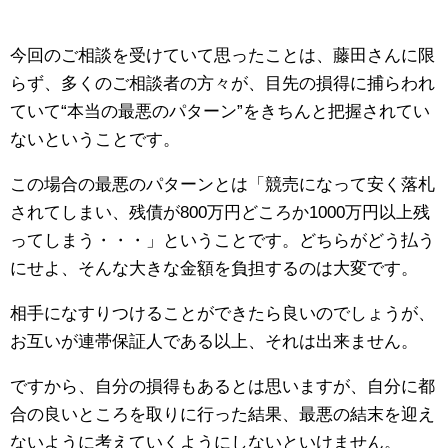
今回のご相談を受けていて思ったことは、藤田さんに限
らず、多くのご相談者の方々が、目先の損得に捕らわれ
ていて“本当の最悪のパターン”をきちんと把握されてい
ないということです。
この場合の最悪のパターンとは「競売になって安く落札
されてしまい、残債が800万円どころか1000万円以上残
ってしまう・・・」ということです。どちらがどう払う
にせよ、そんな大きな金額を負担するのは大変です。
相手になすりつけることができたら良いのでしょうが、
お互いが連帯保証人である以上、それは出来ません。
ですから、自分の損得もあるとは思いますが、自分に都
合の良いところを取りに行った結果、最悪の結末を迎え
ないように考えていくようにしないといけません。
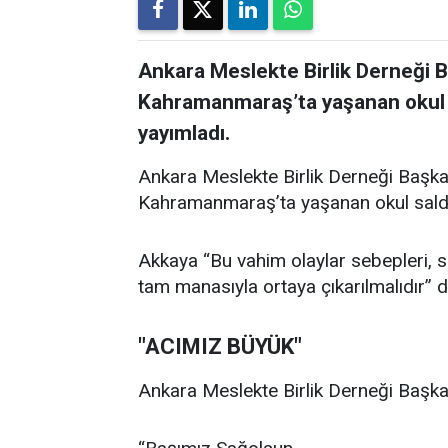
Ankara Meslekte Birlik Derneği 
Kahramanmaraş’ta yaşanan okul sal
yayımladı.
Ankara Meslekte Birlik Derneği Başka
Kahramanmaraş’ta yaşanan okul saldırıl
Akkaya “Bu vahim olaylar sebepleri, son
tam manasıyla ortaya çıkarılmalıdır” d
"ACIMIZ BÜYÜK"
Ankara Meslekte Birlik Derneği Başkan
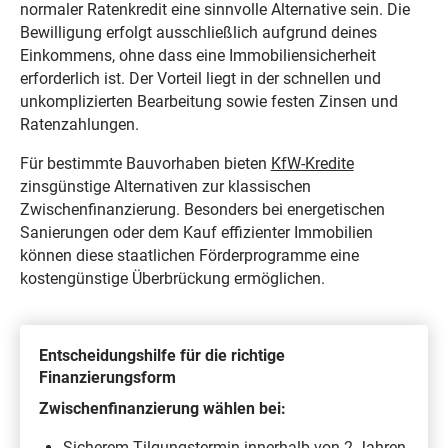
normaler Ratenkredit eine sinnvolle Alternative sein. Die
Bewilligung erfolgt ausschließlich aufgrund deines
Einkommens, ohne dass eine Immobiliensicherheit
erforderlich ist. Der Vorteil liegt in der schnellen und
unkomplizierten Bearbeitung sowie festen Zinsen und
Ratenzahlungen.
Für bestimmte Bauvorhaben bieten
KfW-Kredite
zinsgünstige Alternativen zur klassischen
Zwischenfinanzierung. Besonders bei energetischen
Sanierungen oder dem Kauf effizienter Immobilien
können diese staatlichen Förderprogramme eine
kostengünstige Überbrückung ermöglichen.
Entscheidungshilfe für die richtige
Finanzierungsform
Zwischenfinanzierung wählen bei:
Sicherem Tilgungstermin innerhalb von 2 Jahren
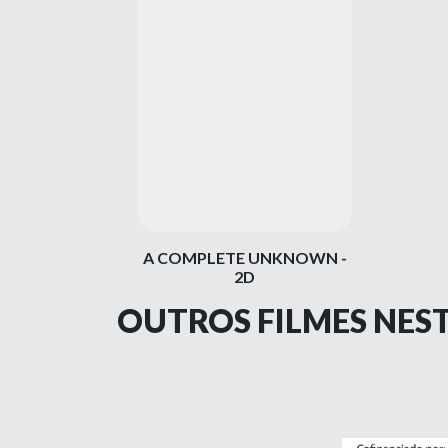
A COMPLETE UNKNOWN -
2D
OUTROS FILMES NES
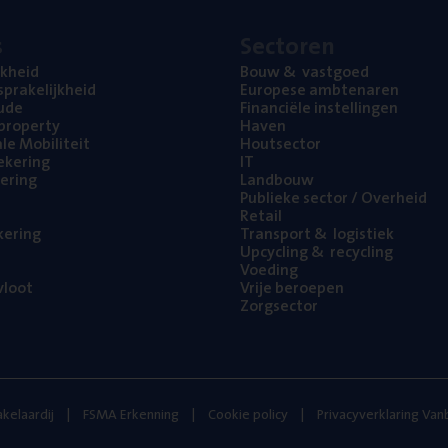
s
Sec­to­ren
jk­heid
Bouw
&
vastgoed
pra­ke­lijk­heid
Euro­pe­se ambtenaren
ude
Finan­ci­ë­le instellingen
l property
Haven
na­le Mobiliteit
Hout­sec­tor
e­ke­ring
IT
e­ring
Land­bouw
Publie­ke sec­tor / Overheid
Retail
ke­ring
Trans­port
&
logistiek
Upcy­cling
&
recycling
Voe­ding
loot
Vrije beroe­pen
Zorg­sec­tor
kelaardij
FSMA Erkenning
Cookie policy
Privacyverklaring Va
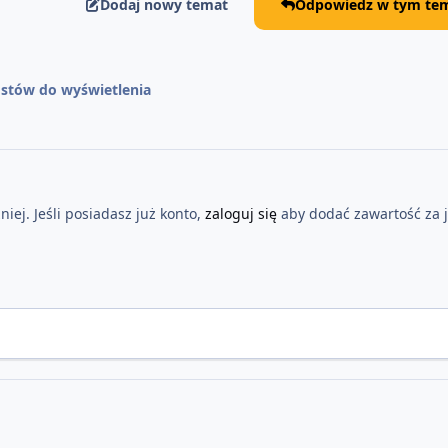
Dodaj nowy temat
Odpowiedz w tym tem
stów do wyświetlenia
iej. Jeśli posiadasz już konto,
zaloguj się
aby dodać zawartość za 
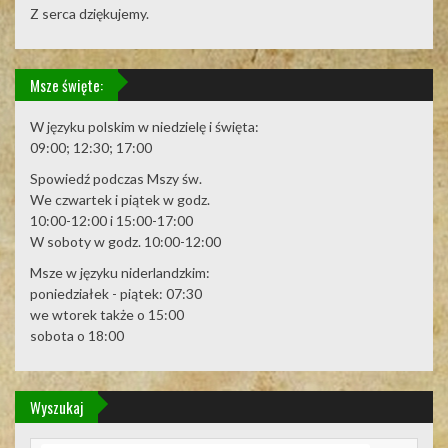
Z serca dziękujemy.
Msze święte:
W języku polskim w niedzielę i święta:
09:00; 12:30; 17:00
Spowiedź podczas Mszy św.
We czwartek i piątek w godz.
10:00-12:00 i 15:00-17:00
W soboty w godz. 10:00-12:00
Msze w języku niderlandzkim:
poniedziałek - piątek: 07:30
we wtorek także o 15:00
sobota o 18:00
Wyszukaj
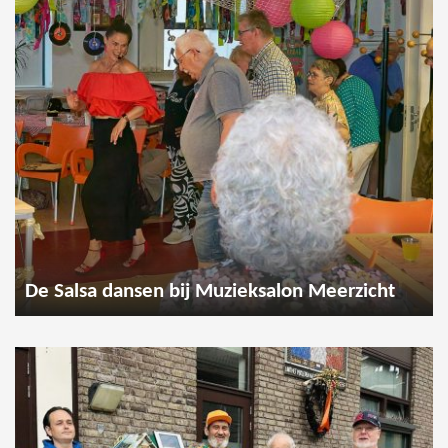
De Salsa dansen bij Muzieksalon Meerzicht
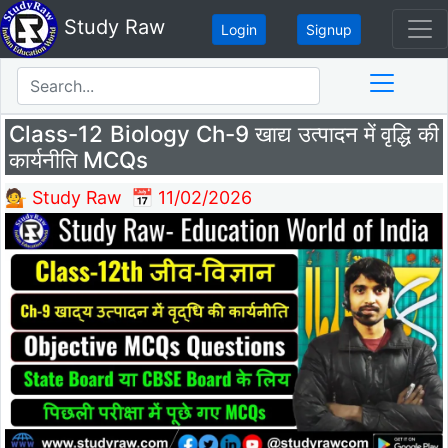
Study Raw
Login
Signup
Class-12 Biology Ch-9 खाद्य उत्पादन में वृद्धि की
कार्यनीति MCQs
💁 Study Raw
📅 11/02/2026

• AIM OF THE EXERCISE
Reproduce the material exactly; omit the pictures.

• YOUR SOLUTION
今回のご相談を受けていて思ったことは、藤田さんに限
らず、多くのご相談者の方々が、目先の損得に捕らわれ
ていて“本当の最悪のパターン”をきちんと把握されてい
ないということです。
この場合の最悪のパターンとは「競売になって安く落札
されてしまい、残債が800万円どころか1000万円以上残
ってしまう・・・」ということです。どちらがどう払う
にせよ、そんな大きな金額を負担するのは大変です。
相手になすりつけることができたら良いのでしょうが、
お互いが連帯保証人である以上、それは出来ません。
ですから、自分の損得もあるとは思いますが、自分に都
合の良いところを取りに行った結果、最悪の結末を迎え
ないように考えていくようにしないといけません。
Ankara Meslekte Birlik Derneği 
Kahramanmaraş’ta yaşanan okul sal
yayımladı.
Ankara Meslekte Birlik Derneği Başka
Kahramanmaraş’ta yaşanan okul saldırıl
Akkaya “Bu vahim olaylar sebepleri, son
tam manasıyla ortaya çıkarılmalıdır” d
"ACIMIZ BÜYÜK"
Ankara Meslekte Birlik Derneği Başkan
normaler Ratenkredit eine sinnvolle Alternative sein. Die
Bewilligung erfolgt ausschließlich aufgrund deines
Einkommens, ohne dass eine Immobiliensicherheit
erforderlich ist. Der Vorteil liegt in der schnellen und
unkomplizierten Bearbeitung sowie festen Zinsen und
Ratenzahlungen.
Für bestimmte Bauvorhaben bieten
KfW-Kredite
zinsgünstige Alternativen zur klassischen
Zwischenfinanzierung. Besonders bei energetischen
Sanierungen oder dem Kauf effizienter Immobilien
können diese staatlichen Förderprogramme eine
kostengünstige Überbrückung ermöglichen.
Entscheidungshilfe für die richtige
Finanzierungsform
Zwischenfinanzierung wählen bei:
Sicherem Tilgungstermin innerhalb von 2 Jahren
A COMPLETE UNKNOWN -
2D
OUTROS FILMES NES
s
Sec­to­ren
jk­heid
Bouw
&
vastgoed
pra­ke­lijk­heid
Euro­pe­se ambtenaren
ude
Finan­ci­ë­le instellingen
l property
Haven
na­le Mobiliteit
Hout­sec­tor
e­ke­ring
IT
e­ring
Land­bouw
Publie­ke sec­tor / Overheid
Retail
ke­ring
Trans­port
&
logistiek
Upcy­cling
&
recycling
Voe­ding
loot
Vrije beroe­pen
Zorg­sec­tor
kelaardij
FSMA Erkenning
Cookie policy
Privacyverklaring Va
Dodaj nowy temat
Odpowiedz w tym tem
stów do wyświetlenia
iej. Jeśli posiadasz już konto,
zaloguj się
aby dodać zawartość za 
Z serca dziękujemy.
Msze święte:
W języku polskim w niedzielę i święta:
09:00; 12:30; 17:00
Spowiedź podczas Mszy św.
We czwartek i piątek w godz.
10:00-12:00 i 15:00-17:00
W soboty w godz. 10:00-12:00
Msze w języku niderlandzkim:
poniedziałek - piątek: 07:30
we wtorek także o 15:00
sobota o 18:00
Wyszukaj
De Salsa dansen bij Muzieksalon Meerzicht
Study Raw
Login
Signup
Class-12 Biology Ch-9 खाद्य उत्पादन में वृद्धि की
कार्यनीति MCQs
💁 Study Raw
📅 11/02/2026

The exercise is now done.